Home prices are poised to dip in 22 U.S. cities next year, a new analysis says. See where.
The real estate market in the United States is projected to shift towards a more “buyer-friendly” direction in 2026, according to a recent analysis from Realtor.com. This change is expected to bring about the most balanced housing market since the onset of the pandemic, giving neither sellers nor buyers a significant advantage in negotiations.
One of the key factors driving this shift is the anticipated decrease in mortgage rates, which are forecasted to drop to an average of 6.3% next year. This slight reduction from the 6.6% average rate in 2025, combined with strong wage growth, is expected to encourage more buyers to enter the market. Jake Krimmel, a senior economist at Realtor.com, expressed optimism about the market stability in 2026, stating that the year will show signs of returning to a more normal state.
The analysis also predicts a slight increase in existing-home sales, with a projected 4.13 million properties sold in 2026. While this represents a modest uptick from the previous year’s 4.07 million home sales, it marks a notable change considering the stagnant sales trends observed throughout 2025.
In terms of price trends, the analysis identifies 22 cities where home prices are expected to decrease in 2026, primarily in the Southeast and West regions of the country.
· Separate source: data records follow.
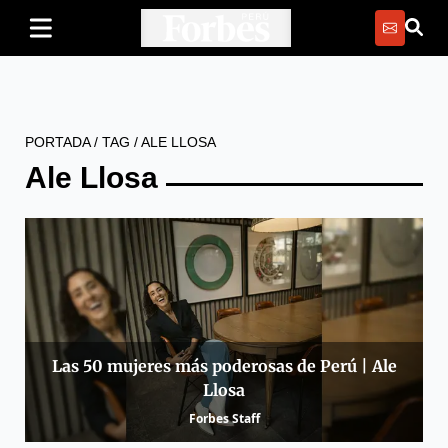
PORTADA
/
TAG
/
ALE LLOSA
Ale Llosa
Las 50 mujeres más poderosas de Perú | Ale
Llosa
Forbes Staff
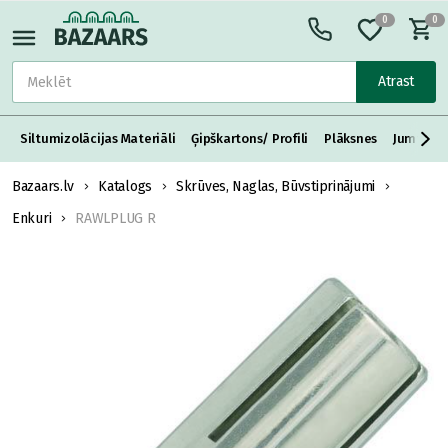
0
0
Atrast
Siltumizolācijas Materiāli
Ģipškartons/ Profili
Plāksnes
Jumta S
Bazaars.lv
Katalogs
Skrūves, Naglas, Būvstiprinājumi
Enkuri
RAWLPLUG R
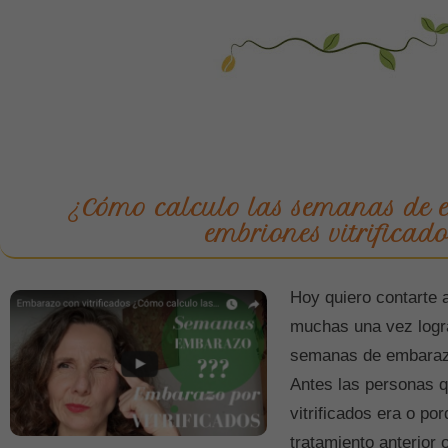
¿Cómo calculo las semanas de
embriones vitrificado
Hoy quiero contarte 
muchas una vez logra
semanas de embarazo
Antes las personas 
vitrificados era o p
tratamiento anterior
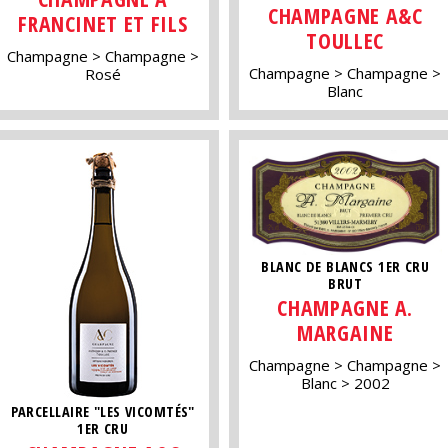
CHAMPAGNE A&C
FRANCINET ET FILS
TOULLEC
Champagne
Champagne
Champagne
Champagne
Rosé
Blanc
BLANC DE BLANCS 1ER CRU
BRUT
CHAMPAGNE A.
MARGAINE
Champagne
Champagne
Blanc
2002
PARCELLAIRE "LES VICOMTÉS"
1ER CRU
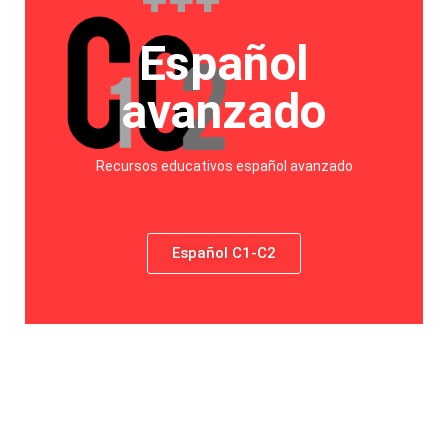
Español
avanzado
Recursos educativos español avanzado
Español C1-C2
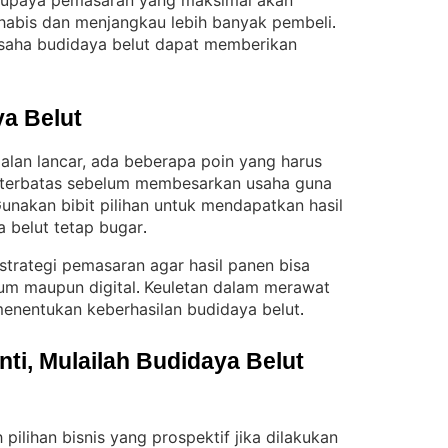
u, upaya pemasaran yang maksimal akan
 habis dan menjangkau lebih banyak pembeli
. 
usaha budidaya belut dapat memberikan
a Belut
jalan lancar, ada beberapa poin yang harus
a terbatas sebelum membesarkan usaha guna
unakan bibit pilihan untuk mendapatkan hasil
a belut tetap bugar
.
 strategi pemasaran agar hasil panen bisa
mum maupun digital
Keuletan dalam merawat
. 
 menentukan keberhasilan budidaya belut
.
i, Mulailah Budidaya Belut 
pilihan bisnis yang prospektif jika dilakukan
For example, several major cities in Florida are projected to experience declines in home prices, with the Cape Coral-Fort Lauderdale metropolitan area expected to see the largest drop at 10.2%. These price declines are attributed to an increase in inventory, providing more options for buyers, as well as a decrease in demand following the peak of the COVID-era real estate boom.
Conversely, prices are forecasted to rise in the remaining 78 largest U.S. cities, albeit with modest increases averaging around 4%. Realtor.com based its projections on various factors including inventory levels, new construction, price growth, wage and job growth, and unemployment rates across the 100 cities analyzed.
Overall, the outlook for the U.S. housing market in 2026 appears to be more balanced and stable, with opportunities for both buyers and sellers to navigate the market with relative ease. As the year progresses, it will be interesting to see how these projections unfold and shape the dynamics of the real estate landscape.